ELASTOPLASTIC FRACTURE-MECHANICS OF WOOD USING THE J-INTEGRAL METHOD

Linear-elastic fracture mechanics has been applied extensively to wood. However, wood is not a perfectly linear-elastic material, particularly at elevated temperatures and moisture contents. The applicability of the J-integral method to wood was therefore investigated. Douglas-fir (Pseudotsuga menziesii) and Pacific madrone (Arbutus menziesii) were tested. Opening mode (Mode I) fracture tests at two loading rates were conducted in a test chamber with controlled environment at temperatures from 70 to 140 F and moisture contents from 12% to green. The critical elasto-plastic fracture toughness (J(IC)), critical strain energy release rate (G(IC)), and fracture toughness (K(IC)) were calculated. Species, moisture content, temperature, and loading rate were all found to have a significant effect on the three fracture parameters. The relationship between any two of these parameters was also established by empirical equations, making it possible to estimate J(IC) from existing values of K(IC) and G(IC).

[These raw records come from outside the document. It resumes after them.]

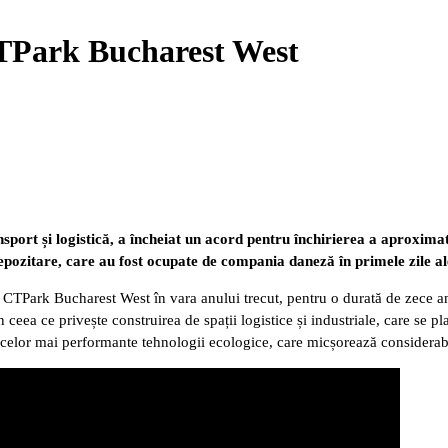
CTPark Bucharest West
ransport și logistică, a încheiat un acord pentru închirierea a apro
depozitare, care au fost ocupate de compania daneză în primele zile ale
TPark Bucharest West în vara anului trecut, pentru o durată de zece ani, ș
n ceea ce privește construirea de spații logistice și industriale, care se p
 celor mai performante tehnologii ecologice, care micșorează considera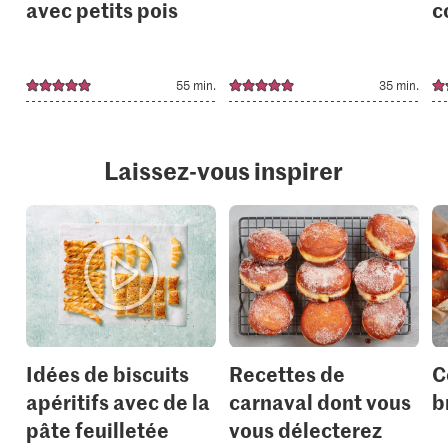
avec petits pois
c
55 min.
35 min.
Laissez-vous inspirer
Idées de biscuits
Recettes de
C
apéritifs avec de la
carnaval dont vous
b
pâte feuilletée
vous délecterez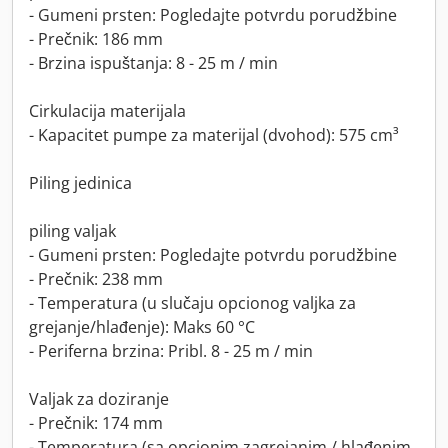
- Gumeni prsten: Pogledajte potvrdu porudžbine
- Prečnik: 186 mm
- Brzina ispuštanja: 8 - 25 m / min
Cirkulacija materijala
- Kapacitet pumpe za materijal (dvohod): 575 cm³
Piling jedinica
piling valjak
- Gumeni prsten: Pogledajte potvrdu porudžbine
- Prečnik: 238 mm
- Temperatura (u slučaju opcionog valjka za
grejanje/hlađenje): Maks 60 °C
- Periferna brzina: Pribl. 8 - 25 m / min
Valjak za doziranje
- Prečnik: 174 mm
- Temperatura (sa opcionim zagrejanim / hlađenim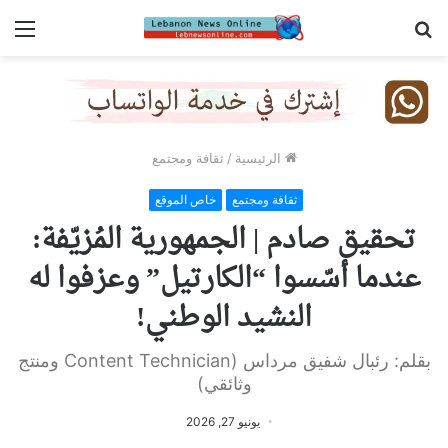
بحث
الق
عن
الرئيسية
/
ثقافة ومجتمع
ثقافة ومجتمع
خاص الموقع
تحقيق صادم | الجمهورية المُزيّفة:
عندما أسّسوا “الكارتيل” وعزفوا له
النشيد الوطني!
بقلم: رئبال شفيق مرداس (Content Technician ومنتج
وثائقي)
يونيو 27, 2026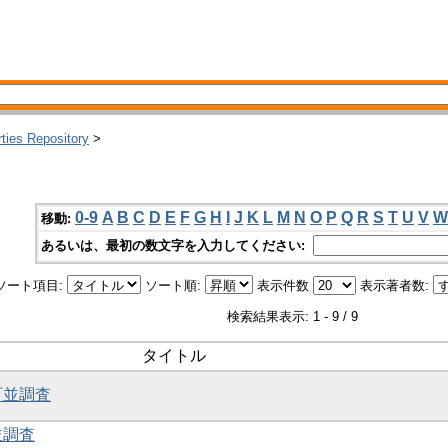
rties Repository
>
0-9
A
B
C
D
E
F
G
H
I
J
K
L
M
N
O
P
Q
R
S
T
U
V
W
移動:
あるいは、最初の数文字を入力してください:
ソート項目:
ソート順:
表示件数
表示著者数:
検索結果表示: 1 - 9 / 9
タイトル
町並調査
並調査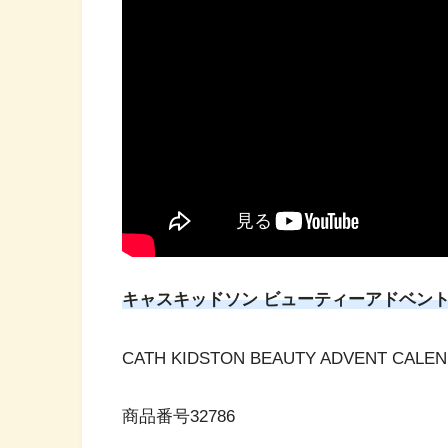
キャスキッドソン ビューティーアドベン
CATH KIDSTON BEAUTY ADVENT CALE
商品番号32786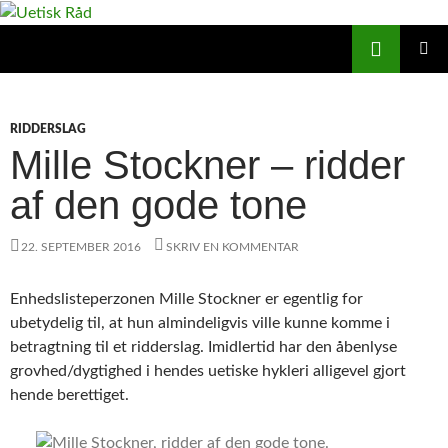
Hop
til
Søg
Uetisk Råd
indhold
PRIMÆ
MENU
RIDDERSLAG
Mille Stockner – ridder
af den gode tone
22. SEPTEMBER 2016
SKRIV EN KOMMENTAR
Enhedslisteperzonen Mille Stockner er egentlig for
ubetydelig til, at hun almindeligvis ville kunne komme i
betragtning til et ridderslag. Imidlertid har den åbenlyse
grovhed/dygtighed i hendes uetiske hykleri alligevel gjort
hende berettiget.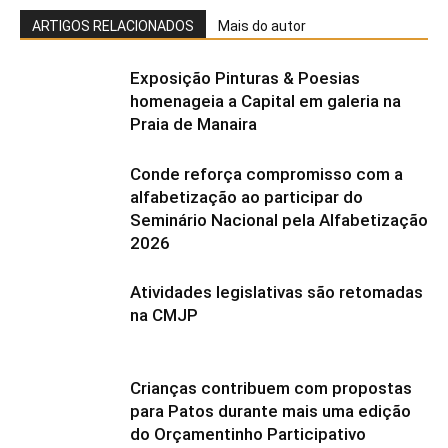
ARTIGOS RELACIONADOS
Mais do autor
Exposição Pinturas & Poesias
homenageia a Capital em galeria na
Praia de Manaira
Conde reforça compromisso com a
alfabetização ao participar do
Seminário Nacional pela Alfabetização
2026
Atividades legislativas são retomadas
na CMJP
Crianças contribuem com propostas
para Patos durante mais uma edição
do Orçamentinho Participativo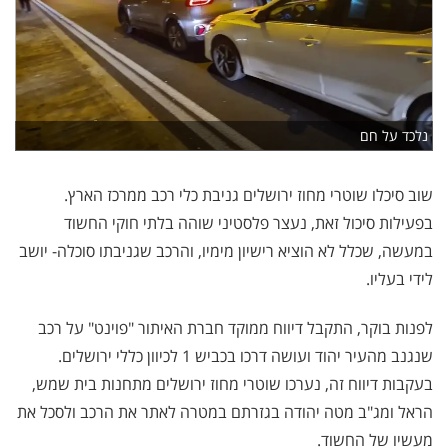
נלכד על חם
שוב סיכלו שוטרי מחוז ירושלים גניבת כלי רכב ממרכז הארץ.
בפעילות סיכול זאת, נעצר פלסטיני שוהה בלתי חוקי החשוד
במעשה, שכלל לא הוציא רישיון מימיו, והרכב שגניבתו סוכלה- יושב
לידי בעליו.
לפנות בוקר, התקבל דיווח ממוקד חברת האיתור "פוינט" על רכב
שנגנב מהעיר יהוד ועושה דרכו בכביש 1 לכיוון כללי ירושלים.
בעקבות דיווח זה, נערכו שוטרי מחוז ירושלים מתחנות בית שמש,
הראל ומג"ב מטה יהודה בגזרתם במטרה לאתר את הרכב ולסכל את
מעשיו של החשוד.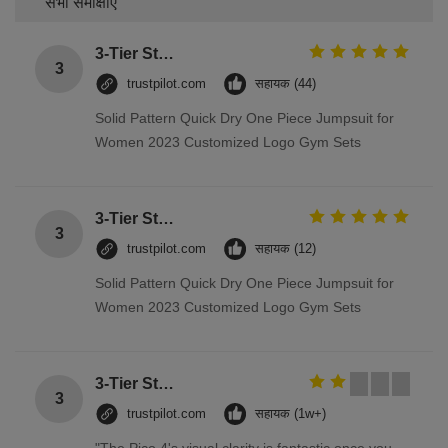
सभी समीक्षाएँ
3-Tier Stainless Steel Storage Racks On Wheels Multi - Functional Saving Space
3
trustpilot.com
सहायक (44)
Solid Pattern Quick Dry One Piece Jumpsuit for
Women 2023 Customized Logo Gym Sets
3-Tier Stainless Steel Storage Racks On Wheels Multi - Functional Saving Space
3
trustpilot.com
सहायक (12)
Solid Pattern Quick Dry One Piece Jumpsuit for
Women 2023 Customized Logo Gym Sets
3-Tier Stainless Steel Storage Racks On Wheels Multi - Functional Saving Space
3
trustpilot.com
सहायक (1w+)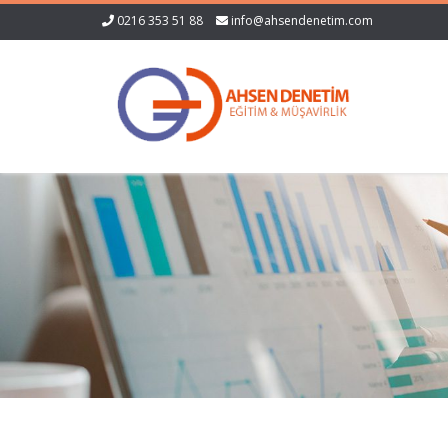
0216 353 51 88
info@ahsendenetim.com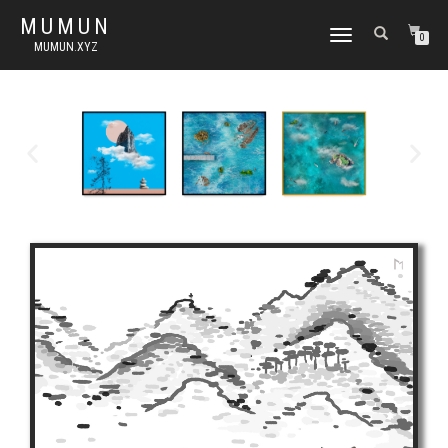
MUMUN
토
0
MUMUN.XYZ
글
내
비
게
이
션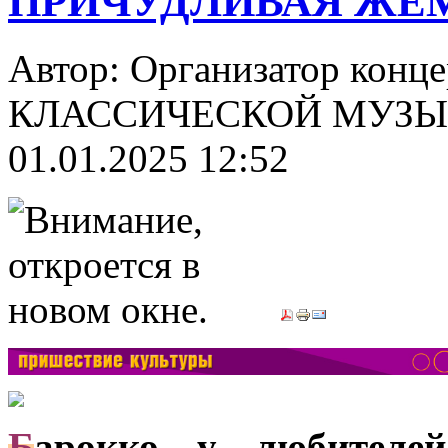
ПРИЧУДЛИВАЯ ЖЕ
Автор: Организатор конц
КЛАССИЧЕСКОЙ МУЗЫК
01.01.2025 12:52
Б
арокко у любителей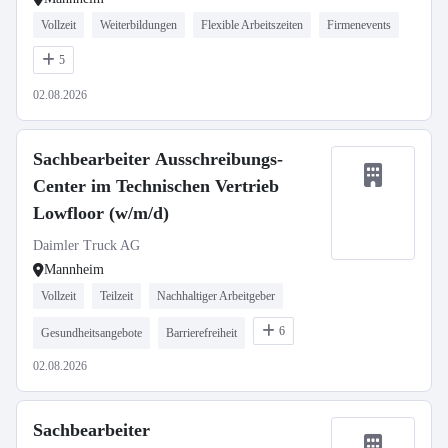
Vollzeit
Weiterbildungen
Flexible Arbeitszeiten
Firmenevents
5
02.08.2026
Sachbearbeiter Ausschreibungs-
Center im Technischen Vertrieb
Lowfloor (w/m/d)
Daimler Truck AG
Mannheim
Vollzeit
Teilzeit
Nachhaltiger Arbeitgeber
6
Gesundheitsangebote
Barrierefreiheit
02.08.2026
Sachbearbeiter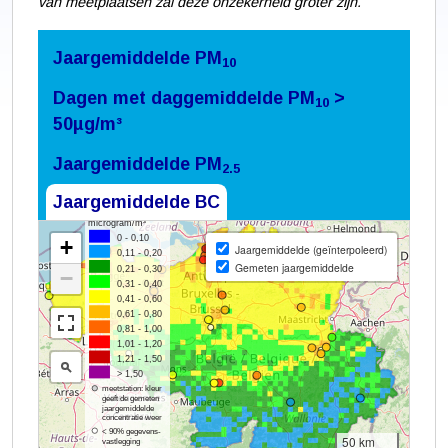
van meetplaatsen zal deze onzekerheid groter zijn.
Jaargemiddelde PM
10
Dagen met daggemiddelde PM
>
10
50µg/m³
Jaargemiddelde PM
2.5
Jaargemiddelde BC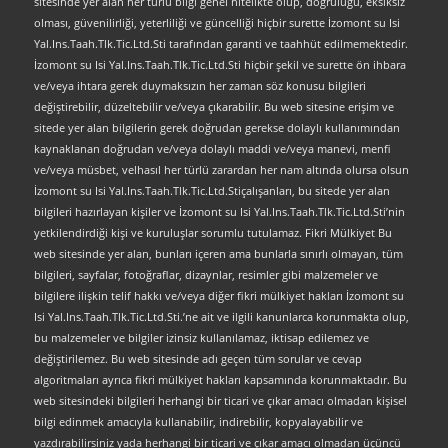
sitesinde yer alan her türlü bilgi genel nitelikte olup, doğruluğu, eksiksiz
olması, güvenilirliği, yeterliliği ve güncelliği hiçbir surette İzomont su Isi
Yal.Ins.Taah.Tlk.Tic.Ltd.Sti tarafından garanti ve taahhüt edilmemektedir.
İzomont su Isi Yal.Ins.Taah.Tlk.Tic.Ltd.Sti hiçbir şekil ve surette ön ihbara
ve/veya ihtara gerek duymaksızın her zaman söz konusu bilgileri
değiştirebilir, düzeltebilir ve/veya çıkarabilir. Bu web sitesine erişim ve
sitede yer alan bilgilerin gerek doğrudan gerekse dolaylı kullanımından
kaynaklanan doğrudan ve/veya dolaylı maddi ve/veya manevi, menfi
ve/veya müsbet, velhasıl her türlü zarardan her nam altında olursa olsun
İzomont su Isi Yal.Ins.Taah.Tlk.Tic.Ltd.Stiçalışanları, bu sitede yer alan
bilgileri hazırlayan kişiler ve İzomont su Isi Yal.Ins.Taah.Tlk.Tic.Ltd.Sti’nin
yetkilendirdiği kişi ve kuruluşlar sorumlu tutulamaz. Fikri Mülkiyet Bu
web sitesinde yer alan, bunları içeren ama bunlarla sınırlı olmayan, tüm
bilgileri, sayfalar, fotoğraflar, dizaynlar, resimler gibi malzemeler ve
bilgilere ilişkin telif hakkı ve/veya diğer fikri mülkiyet hakları İzomont su
Isi Yal.Ins.Taah.Tlk.Tic.Ltd.Sti.’ne ait ve ilgili kanunlarca korunmakta olup,
bu malzemeler ve bilgiler izinsiz kullanılamaz, iktisap edilemez ve
değiştirilemez. Bu web sitesinde adı geçen tüm sorular ve cevap
algoritmaları ayrıca fikri mülkiyet hakları kapsamında korunmaktadır. Bu
web sitesindeki bilgileri herhangi bir ticari ve çıkar amacı olmadan kişisel
bilgi edinmek amacıyla kullanabilir, indirebilir, kopyalayabilir ve
yazdırabilirsiniz yada herhangi bir ticari ve çıkar amacı olmadan üçüncü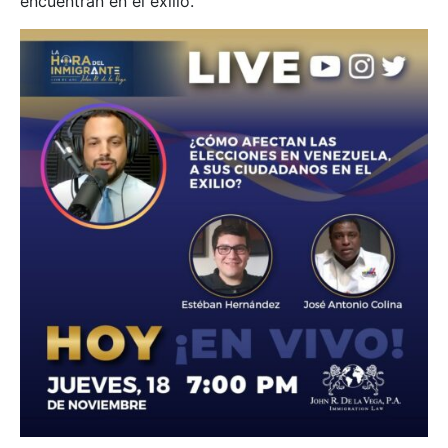
encuentran en el exilio.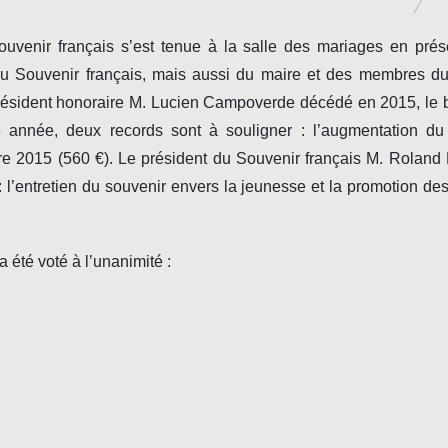
uvenir français s’est tenue à la salle des mariages en pré
du Souvenir français, mais aussi du maire et des membres du
président honoraire M. Lucien Campoverde décédé en 2015, le 
e année, deux records sont à souligner : l’augmentation d
e 2015 (560 €). Le président du Souvenir français M. Roland
: l’entretien du souvenir envers la jeunesse et la promotion de
 été voté à l’unanimité :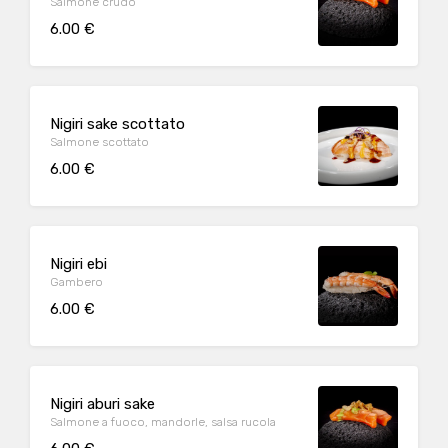
Salmone crudo
6.00 €
Nigiri sake scottato
Salmone scottato
6.00 €
Nigiri ebi
Gambero
6.00 €
Nigiri aburi sake
Salmone a fuoco, mandorle, salsa rucola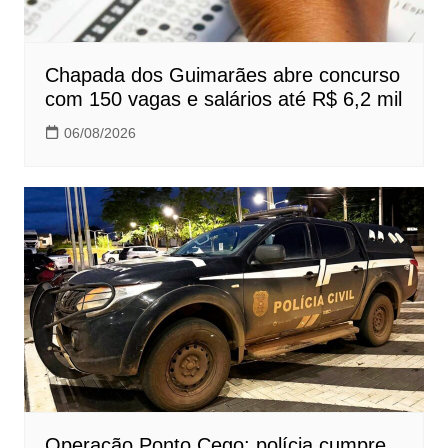
Chapada dos Guimarães abre concurso
com 150 vagas e salários até R$ 6,2 mil
06/08/2026
Operação Ponto Cego: polícia cumpre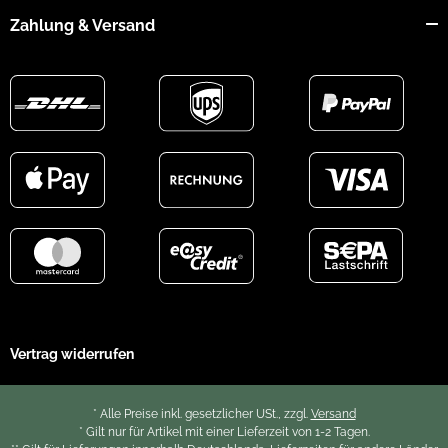
Zahlung & Versand
Vertrag widerrufen
* Alle Preise inkl. gesetzlicher USt., zzgl.
Versand
* Gilt nur für Artikel mit einer Lieferzeit von 1-2 Tagen.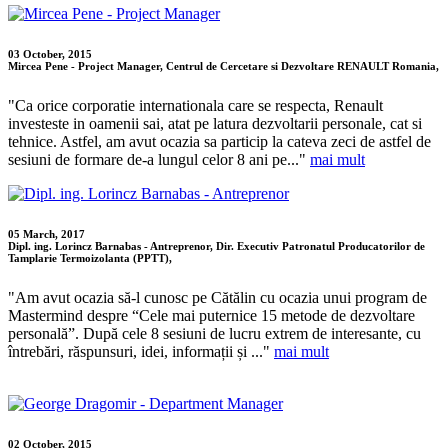
03 October, 2015
Mircea Pene - Project Manager, Centrul de Cercetare si Dezvoltare RENAULT Romania,
"Ca orice corporatie internationala care se respecta, Renault
investeste in oamenii sai, atat pe latura dezvoltarii personale, cat si
tehnice. Astfel, am avut ocazia sa particip la cateva zeci de astfel de
sesiuni de formare de-a lungul celor 8 ani pe..."
mai mult
05 March, 2017
Dipl. ing. Lorincz Barnabas - Antreprenor, Dir. Executiv Patronatul Producatorilor de
Tamplarie Termoizolanta (PPTT),
"Am avut ocazia să-l cunosc pe Cătălin cu ocazia unui program de
Mastermind despre “Cele mai puternice 15 metode de dezvoltare
personală”. După cele 8 sesiuni de lucru extrem de interesante, cu
întrebări, răspunsuri, idei, informații și ..."
mai mult
02 October, 2015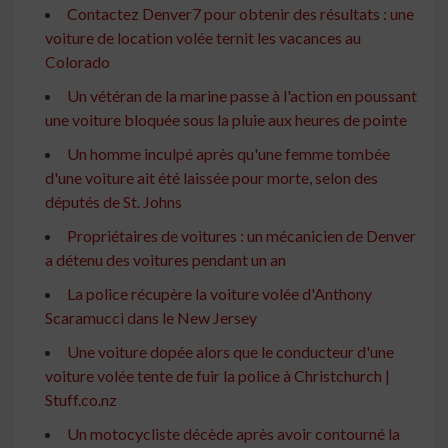
Contactez Denver7 pour obtenir des résultats : une
voiture de location volée ternit les vacances au
Colorado
Un vétéran de la marine passe à l'action en poussant
une voiture bloquée sous la pluie aux heures de pointe
Un homme inculpé après qu'une femme tombée
d'une voiture ait été laissée pour morte, selon des
députés de St. Johns
Propriétaires de voitures : un mécanicien de Denver
a détenu des voitures pendant un an
La police récupère la voiture volée d'Anthony
Scaramucci dans le New Jersey
Une voiture dopée alors que le conducteur d'une
voiture volée tente de fuir la police à Christchurch |
Stuff.co.nz
Un motocycliste décède après avoir contourné la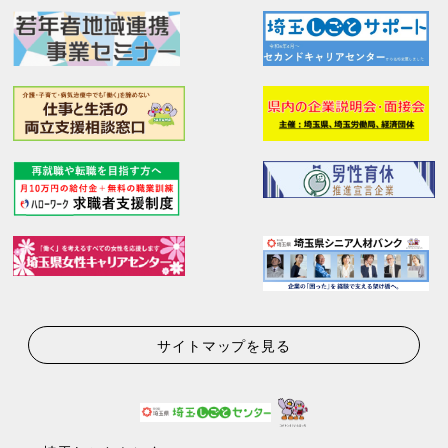
サイトマップを見る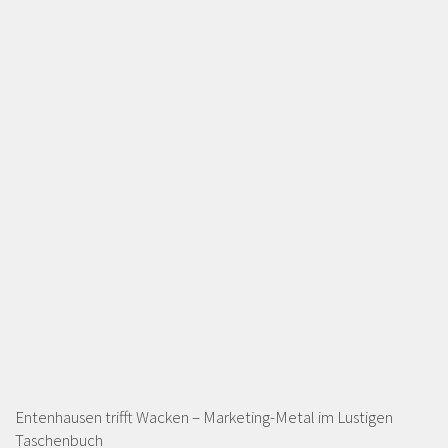
Entenhausen trifft Wacken – Marketing-Metal im Lustigen
Taschenbuch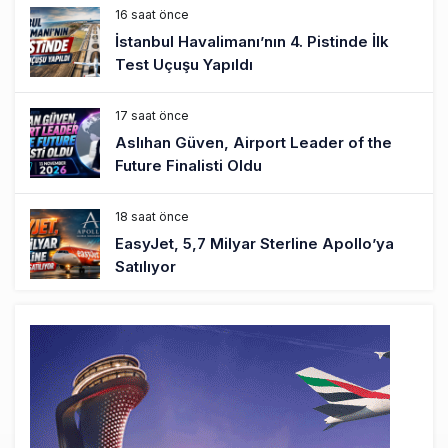
16 saat önce
İstanbul Havalimanı’nın 4. Pistinde İlk
Test Uçuşu Yapıldı
17 saat önce
Aslıhan Güven, Airport Leader of the
Future Finalisti Oldu
18 saat önce
EasyJet, 5,7 Milyar Sterline Apollo’ya
Satılıyor
19 saat önce
Pilotlar, Teknisyenler, Kabin Ekipleri ve
Yer Hizmeti Çalışanları Gazeteci Olmaya
Çalışıyor!
21 saat önce
BookingAgora’dan Dubai’ye iki FAM Trip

Since the degree of plasticity was as high as 60% for Pacific madrone and 40% for Douglas-fir at elevated temperature and high moisture content conditions, a large amount of strain energy capacity might be held in reserve (would not be accounted for) when the linear-elastic fracture mechanics theory is applied. Consequently, the J-integral method is more appropriate to characterize the actual fracture strength of wood.